Problem: Report every line of the material that contains the string "Connections".

>>>>

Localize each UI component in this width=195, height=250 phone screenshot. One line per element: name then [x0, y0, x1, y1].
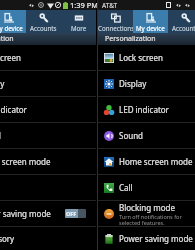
- staticText: 1:39 PM: [70, 0, 97, 10]
- button[interactable]: Accounts: [168, 10, 195, 33]
- staticText: Blocking mode: [119, 202, 175, 213]
- staticText: More: [71, 24, 87, 32]
- button[interactable]: Sound: [0, 123, 96, 148]
- staticText: Turn off notifications for selected feat…: [119, 213, 182, 226]
- staticText: LED indicator: [0, 104, 27, 115]
- button[interactable]: Blocking mode: [98, 201, 195, 226]
- staticText: Accounts: [30, 24, 57, 32]
- button[interactable]: More: [61, 10, 96, 33]
- staticText: Lock screen: [0, 52, 22, 63]
- staticText: OFF: [66, 210, 77, 217]
- staticText: Home screen mode: [119, 156, 193, 167]
- button[interactable]: Accessory: [0, 227, 96, 250]
- staticText: Display: [0, 78, 5, 89]
- staticText: LED indicator: [119, 104, 169, 115]
- staticText: Personalization: [105, 34, 156, 44]
- button[interactable]: Power saving mode: [98, 227, 195, 250]
- button[interactable]: Home screen mode: [0, 149, 96, 174]
- button[interactable]: LED indicator: [0, 97, 96, 122]
- staticText: Call: [119, 182, 133, 193]
- staticText: Accounts: [172, 24, 195, 32]
- staticText: Personalization: [0, 34, 14, 44]
- button[interactable]: My device: [133, 10, 168, 33]
- staticText: Sound: [0, 130, 2, 141]
- staticText: Power saving mode: [119, 233, 193, 244]
- staticText: AT&T: [102, 1, 118, 10]
- button[interactable]: Lock screen: [0, 45, 96, 70]
- button[interactable]: Power saving mode: [0, 201, 96, 226]
- button[interactable]: Call: [98, 175, 195, 200]
- staticText: Accessory: [0, 233, 15, 244]
- button[interactable]: Home screen mode: [98, 149, 195, 174]
- staticText: Power saving mode: [0, 208, 51, 219]
- button[interactable]: Connections: [98, 10, 133, 33]
- button[interactable]: My device: [0, 10, 26, 33]
- button[interactable]: Display: [98, 71, 195, 96]
- button[interactable]: Lock screen: [98, 45, 195, 70]
- button[interactable]: Accounts: [26, 10, 61, 33]
- staticText: My device: [0, 24, 23, 32]
- staticText: Display: [119, 78, 147, 89]
- staticText: Lock screen: [119, 52, 164, 63]
- button[interactable]: OFF: [65, 209, 86, 218]
- button[interactable]: Display: [0, 71, 96, 96]
- staticText: Sound: [119, 130, 144, 141]
- button[interactable]: LED indicator: [98, 97, 195, 122]
- staticText: My device: [136, 24, 165, 32]
- staticText: Connections: [98, 24, 133, 32]
- staticText: Home screen mode: [0, 156, 51, 167]
- button[interactable]: Sound: [98, 123, 195, 148]
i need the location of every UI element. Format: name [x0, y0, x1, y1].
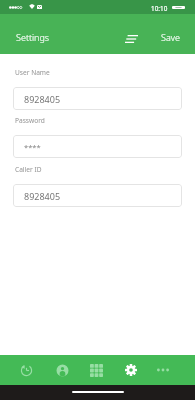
staticText: User Name	[15, 68, 50, 77]
button[interactable]: Keypad	[79, 355, 113, 385]
staticText: Caller ID	[15, 165, 42, 174]
button[interactable]: Sort	[118, 26, 144, 52]
staticText: Save	[161, 31, 180, 43]
staticText: Password	[15, 116, 45, 125]
button[interactable]: 8928405	[13, 87, 182, 110]
button[interactable]: Settings	[10, 27, 56, 47]
staticText: 8928405	[24, 190, 61, 202]
button[interactable]: More	[146, 355, 180, 385]
button[interactable]: ****	[13, 135, 182, 158]
staticText: 8928405	[24, 93, 61, 105]
staticText: 10:10	[151, 4, 168, 13]
staticText: Settings	[16, 31, 50, 43]
button[interactable]: 8928405	[13, 184, 182, 207]
button[interactable]: Settings	[114, 355, 148, 385]
staticText: ****	[24, 142, 41, 152]
button[interactable]: Save	[155, 27, 186, 47]
button[interactable]: Recents	[9, 355, 43, 385]
button[interactable]: Contacts	[45, 355, 79, 385]
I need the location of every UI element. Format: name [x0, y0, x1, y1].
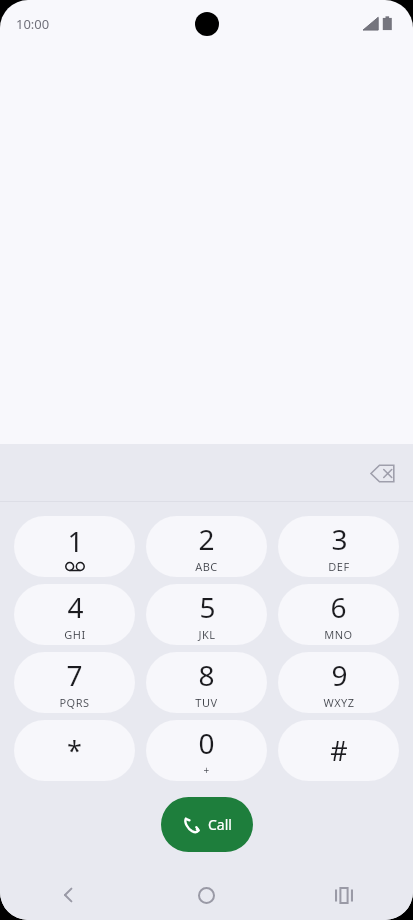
button[interactable]: 3: [278, 516, 399, 577]
button[interactable]: 4: [14, 584, 135, 645]
staticText: DEF: [328, 559, 350, 574]
button[interactable]: 6: [278, 584, 399, 645]
staticText: 8: [198, 656, 215, 694]
button[interactable]: 8: [146, 652, 267, 713]
staticText: 10:00: [16, 15, 50, 33]
staticText: ABC: [195, 559, 218, 574]
button[interactable]: Backspace: [360, 451, 404, 495]
staticText: +: [203, 763, 210, 777]
staticText: 6: [330, 588, 347, 626]
staticText: Call: [208, 815, 232, 834]
button[interactable]: 5: [146, 584, 267, 645]
staticText: 4: [67, 588, 84, 626]
staticText: 7: [66, 656, 83, 694]
button[interactable]: 7: [14, 652, 135, 713]
staticText: 0: [198, 724, 215, 762]
button[interactable]: #: [278, 720, 399, 781]
staticText: #: [330, 732, 348, 769]
staticText: 2: [198, 520, 215, 558]
staticText: 3: [331, 520, 348, 558]
staticText: GHI: [64, 627, 86, 642]
button[interactable]: Call: [161, 797, 253, 852]
staticText: 5: [199, 588, 216, 626]
button[interactable]: 2: [146, 516, 267, 577]
button[interactable]: 0: [146, 720, 267, 781]
button[interactable]: Home: [137, 870, 275, 920]
staticText: 9: [331, 656, 348, 694]
button[interactable]: 1: [14, 516, 135, 577]
button[interactable]: 9: [278, 652, 399, 713]
staticText: MNO: [324, 627, 353, 642]
button[interactable]: Back: [0, 870, 137, 920]
staticText: WXYZ: [323, 695, 355, 710]
staticText: PQRS: [59, 695, 90, 710]
staticText: *: [67, 732, 82, 769]
staticText: JKL: [198, 627, 216, 642]
button[interactable]: Recent apps: [275, 870, 413, 920]
staticText: TUV: [195, 695, 218, 710]
button[interactable]: *: [14, 720, 135, 781]
staticText: 1: [67, 522, 84, 560]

<<<<

Problem solution:
- button[interactable]: Connections: [98, 10, 133, 33]
- staticText: Connections: [98, 24, 133, 32]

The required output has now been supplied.